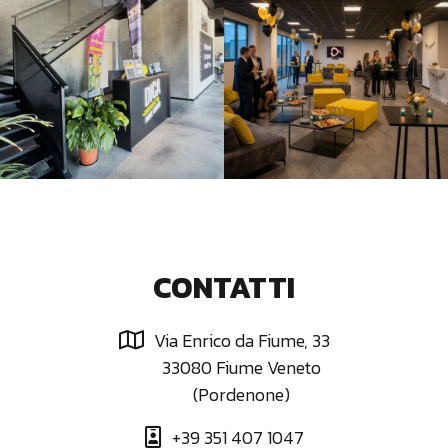
CONTATTI
Via Enrico da Fiume, 33

33080 Fiume Veneto
(Pordenone)
+39 351 407 1047


+---+

• _WHAT NEEDS TO BE DONE_: What lines above contain the word "Fiume"? Please copy each one.

• _RESULT FOR THIS EXERCISE_:
Via Enrico da Fiume, 33
33080 Fiume Veneto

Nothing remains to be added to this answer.